The Federals crashed pell-mell into the forest edge. There was a long minute of turmoil, of blind hand-to-hand fighting with gray-clad foes, who had all at once for the first time become visible.

Behind the first thick line of chinkapin and hazel underbrush at the forest fringe twisted a somewhat rotted, but still formidable, snake-fence. Behind this excellent double barrier—the tree foliage dropping to beneath the tops of the bushes—were three howitzer batteries and a number of detached pieces of light artillery.

This armament was reënforced by one of the new-fangled “mountain batteries” and a vast, unwieldy swivel-gun (part of the Norfolk navy-yard loot).

Apart from the guns and their crews, a scant two thousand Confederate infantrymen, chiefly made up of such marksmen as at that day were found only south of the Mason-Dixon line, comprised the forest defense.

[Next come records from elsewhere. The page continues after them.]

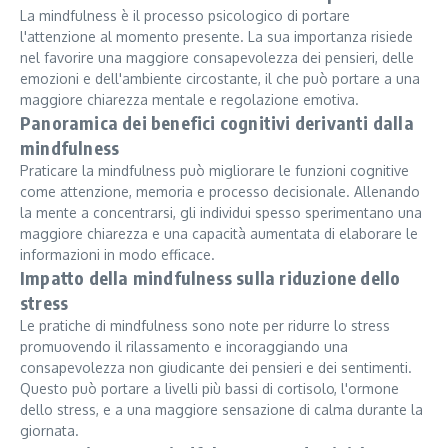
La mindfulness è il processo psicologico di portare
l'attenzione al momento presente. La sua importanza risiede
nel favorire una maggiore consapevolezza dei pensieri, delle
emozioni e dell'ambiente circostante, il che può portare a una
maggiore chiarezza mentale e regolazione emotiva.
Panoramica dei benefici cognitivi derivanti dalla
mindfulness
Praticare la mindfulness può migliorare le funzioni cognitive
come attenzione, memoria e processo decisionale. Allenando
la mente a concentrarsi, gli individui spesso sperimentano una
maggiore chiarezza e una capacità aumentata di elaborare le
informazioni in modo efficace.
Impatto della mindfulness sulla riduzione dello
stress
Le pratiche di mindfulness sono note per ridurre lo stress
promuovendo il rilassamento e incoraggiando una
consapevolezza non giudicante dei pensieri e dei sentimenti.
Questo può portare a livelli più bassi di cortisolo, l'ormone
dello stress, e a una maggiore sensazione di calma durante la
giornata.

By the well-established tactical rule that “one man may defend what four men cannot storm,” the odds were comfortably in the Southerners’ favor. These odds and their own invisibility had rendered their flank attack on the Federal demi-corps an all but absolute success.

But for the unforeseen effect that one red-haired child had had upon the charging-line, the Federals would even now have been reeling back upon their main body and helping still further to render that body helpless against the impending attack from the larger Confederate force that had not yet breasted the hill. As it was—

Through natural hedge and through rotting snake-fence crashed the charging Yankees. In a shouting, laughing, cheering mass they flung themselves, bayoneted guns leveled, upon their gray foes.

All at once the wood that had been so murderously easy for the Confederates to hold against their charging enemies grew too hot to contain them.

Back against the batteries the infantrymen were driven. Around the guns—and chiefly around the giant swivel—swirled the fight in tangled blue-gray eddies.